# New Quay (wales) Reptile World?



## holo255 (Oct 21, 2006)

Hey guys!

My mum came home today from taking my sister from horse riding and told me about an advertisement she saw about New Quay Reptile World. Does anyone know anything about this place? Is it a shop or attraction? If it's a shop do you know what it's stock is like etc?

Cheers all : victory:
Craig


----------



## Rhian Tudball (Feb 25, 2011)

*New Quay Reptile World*

It is c**p, been their with my son and it costs loads to get in and not much there. 
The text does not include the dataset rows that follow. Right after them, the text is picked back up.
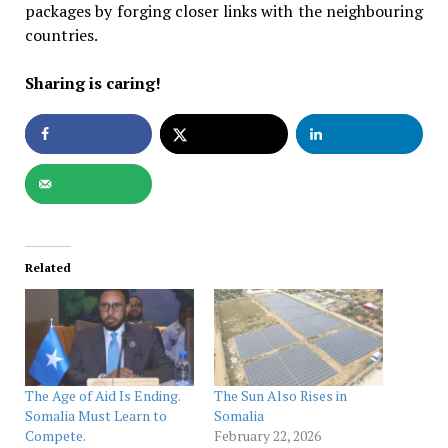
packages by forging closer links with the neighbouring
countries.
Sharing is caring!
Related
The Age of Aid Is Ending.
The Sun Also Rises in
Somalia Must Learn to
Somalia
Compete.
February 22, 2026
My advice dont wast your money.


----------



## sophiep (Jul 29, 2009)

Hi if you are down West Wales pop down to The Dragon Reptiles Experience in Pembroke its ace they have crocs, rattlers giant pythons, giant monitors, haunted house with spiders, scorpions etc and you get to handle tonnes of beasties..


----------



## Rhian Tudball (Feb 25, 2011)

Been there, its reallly cool.

And the staff there are really helpfull and full of exotic animal knowledge.

Great place.


----------



## sophiep (Jul 29, 2009)

Rhian Tudball said:


> Been there, its reallly cool.
> 
> And the staff there are really helpfull and full of exotic animal knowledge.
> 
> Great place.


Wicked stuff glad you enjoyed it..:2thumb:


----------



## Newquay reptile world (Apr 5, 2011)

*Hi craig*

HI CRAIG 
I AM THE OPERATOR OF NEW QUAY REPTILE WORLD. WE ARE INDEED A REPTILE BASED ATTRACTION/ZOO IN THE TOURIST TOWN OF NEW QUAY(SA45 9PS).WE CATER FOR THE TOURIST TRADE AND LOCAL SCHOOLS DOING NATURAL HISTORY PROJECTS.WE ARE VERY REASONABLY PRICED(£2.95 ADULTS & £1.95 UNDER 17) WE DO NOT SELL REPTILES TO THE PUBLIC AND ACTUALLY SPEND ALOT OF OUR TIME ENCOURAGING PEOPLE TO LEARN MORE ABOUT REPTILES BEFORE BUYING.
WHEN YOU ARE IN THE AREA NEXT, WHY NOT PAY US A VISIT.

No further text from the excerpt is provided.